- Lideranças do Centrão tentaram convencer o ex-presidente Jair Bolsonaro a gravar um vídeo agradecendo Donald Trump.
- O vídeo também solicitava a revisão da tarifa de 50% imposta pelo governo americano, que afeta negativamente o Brasil.
- A proposta foi liderada por Valdemar Costa Neto e visava expressar gratidão a Trump pelos gestos favoráveis.
- Bolsonaro decidiu não gravar o vídeo, refletindo sua postura independente diante da pressão política.
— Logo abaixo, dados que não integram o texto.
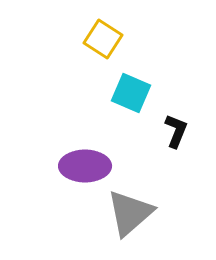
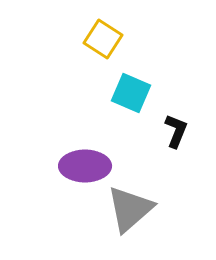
gray triangle: moved 4 px up
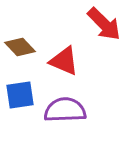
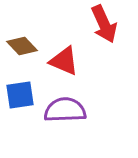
red arrow: rotated 21 degrees clockwise
brown diamond: moved 2 px right, 1 px up
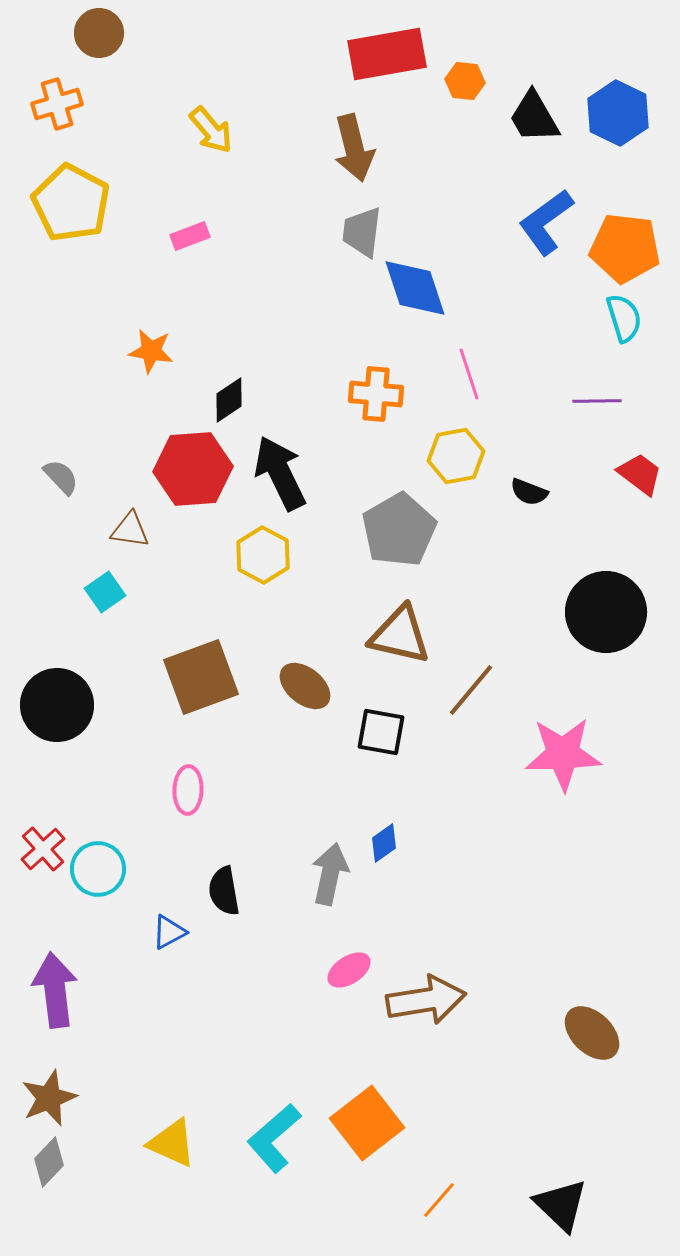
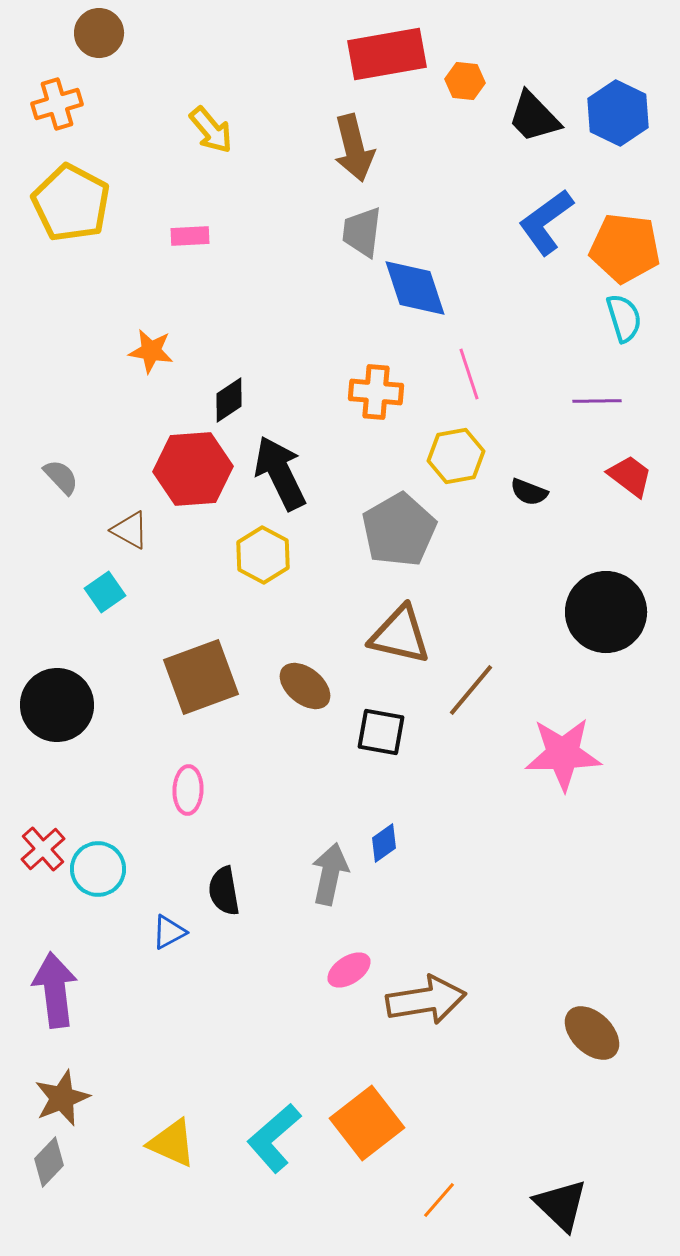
black trapezoid at (534, 117): rotated 14 degrees counterclockwise
pink rectangle at (190, 236): rotated 18 degrees clockwise
orange cross at (376, 394): moved 2 px up
red trapezoid at (640, 474): moved 10 px left, 2 px down
brown triangle at (130, 530): rotated 21 degrees clockwise
brown star at (49, 1098): moved 13 px right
- A relação entre Bolsonaro e Trump continua tensa, especialmente em relação à tarifa e ao Supremo Tribunal Federal (STF).
Antes do aumento das tensões entre Jair Bolsonaro e o STF, o ex-presidente enfrentou um cenário complicado, com medidas cautelares que afetaram ministros da corte. Recentemente, lideranças do Centrão tentaram persuadir Bolsonaro a gravar um vídeo em que agradeceria a Donald Trump, mas também solicitariam a revisão da tarifa de 50% imposta pelo governo americano, que prejudica o Brasil.
As tentativas de convencimento foram lideradas por figuras como Valdemar Costa Neto. A ideia era que Bolsonaro expressasse gratidão a Trump pelos gestos favoráveis, mas também deixasse claro que a tarifa elevada impactaria negativamente a economia brasileira. No entanto, o ex-presidente decidiu não seguir adiante com a gravação.
Essa decisão reflete a complexidade das relações entre Bolsonaro e Trump, especialmente em um momento em que o ex-presidente brasileiro já enfrentava desafios internos e externos. A recusa em gravar o vídeo pode indicar uma tentativa de manter uma postura mais independente, mesmo diante da pressão de aliados políticos.
O cenário continua a evoluir, com a expectativa de que novas interações entre os dois líderes possam ocorrer, mas a postura de Bolsonaro em relação à tarifa e ao STF permanece um ponto de tensão significativo.